Tribunal Administratif de Toulouse — Décision N° TA31-2206959

mercredi 2 juillet 2025

JuridictionTribunal Administratif de Toulouse
SectionTribunal Administratif de Toulouse
N° DossierTA31-2206959
TypeDécision
RecoursExcès de pouvoir
PublicationC+
Formation1ère Chambre
Avocat requérantMANUEL GROS, HÉLOÏSE HICTER & ASSOCIÉS

Résumé IA

Le Tribunal Administratif de Toulouse a rejeté la requête de l'association des copropriétaires de Montayral et de M. B, qui demandait l'annulation du refus de la préfète de Tarn-et-Garonne de mandater d'office les loyers impayés par le groupement de coopération sociale et médico-sociale (GCSMS) "Accueil familial du Sud-Ouest". Le tribunal a jugé que le GCSMS, bien que chargé d'une mission sociale, ne constitue pas un établissement public social ou médico-social au sens de l'article L. 311-1 du code de l'action sociale et des familles, mais une personne morale de droit privé. Par conséquent, la procédure de mandatement d'office prévue à l'article L. 1612-16 du code général des collectivités territoriales, qui ne s'applique qu'aux collectivités territoriales et aux établissements publics, n'était pas applicable. La décision de refus de la préfète a donc été validée, et les conclusions à fin d'injonction et d'application de l'article L. 761-1 du code de justice administrative ont été rejetées.

Texte intégral

Vu la procédure suivante :

Par une requête et un mémoire enregistrés les 2 décembre 2022 et 12 février 2024, l'association des copropriétaires de Montayral et M. A B, représentés par la SCP Gros, Hicter et d'Halluin, demandent au tribunal :

1°) d'annuler la décision du 4 octobre 2022 par laquelle la préfète de Tarn-et-Garonne a refusé de faire usage de la procédure de mandatement d'office ;

2°) d'enjoindre au préfet de Tarn-et-Garonne de procéder au mandatement d'office de la dépense correspondant aux arriérés de loyer dus par le groupement de coopération sociale et médico-sociale " Accueil familial du Sud-Ouest ", sous astreinte ;

3°) de mettre à la charge de l'Etat une somme de 3 000 euros en application de l'article L. 761-1 du code de justice administrative.

Ils soutiennent que :

- la décision attaquée est entachée d'une erreur de droit dès lors que le groupement de coopération sociale et médico-sociale (GCSMS) " Accueil familial du Sud-Ouest " revêt la nature d'un établissement public ;

- elle est entachée de détournement de pouvoir, le refus opposé par la préfète étant exclusivement motivé par la volonté de protéger les intérêts financiers des communes membres du GCSMS.

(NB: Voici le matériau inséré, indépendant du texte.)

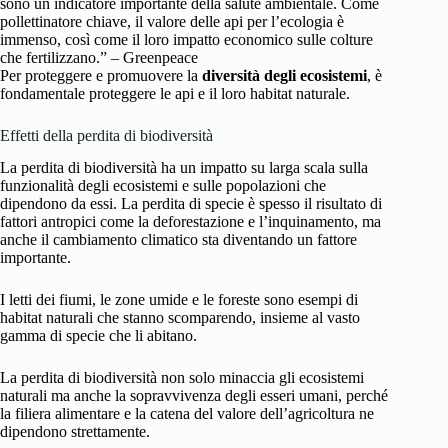
sono un indicatore importante della salute ambientale. Come
pollettinatore chiave, il valore delle api per l’ecologia è
immenso, così come il loro impatto economico sulle colture
che fertilizzano.” – Greenpeace
Per proteggere e promuovere la
diversità degli ecosistemi
, è
fondamentale proteggere le api e il loro habitat naturale.
Effetti della perdita di biodiversità
La perdita di biodiversità ha un impatto su larga scala sulla
funzionalità degli ecosistemi e sulle popolazioni che
dipendono da essi. La perdita di specie è spesso il risultato di
fattori antropici come la deforestazione e l’inquinamento, ma
anche il cambiamento climatico sta diventando un fattore
importante.
I letti dei fiumi, le zone umide e le foreste sono esempi di
habitat naturali che stanno scomparendo, insieme al vasto
gamma di specie che li abitano.
La perdita di biodiversità non solo minaccia gli ecosistemi
naturali ma anche la sopravvivenza degli esseri umani, perché
la filiera alimentare e la catena del valore dell’agricoltura ne
dipendono strettamente.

Par des mémoires en défense enregistrés les 5 juillet 2023, 22 décembre 2023 et 6 mars 2024, le préfet de Tarn-et-Garonne, conclut au rejet de la requête.

Par une ordonnance du 4 avril 2024, la clôture de l'instruction a été fixée au 6 mai 2024.

Vu les autres pièces du dossier.

Vu :

- la loi n° 2015-1776 relative à l'adaptation de la société au vieillissement ;

- le code de l'action sociale et des familles ;

- le code général des collectivités territoriales ;

- le code de justice administrative.

Les parties ont été régulièrement averties du jour de l'audience.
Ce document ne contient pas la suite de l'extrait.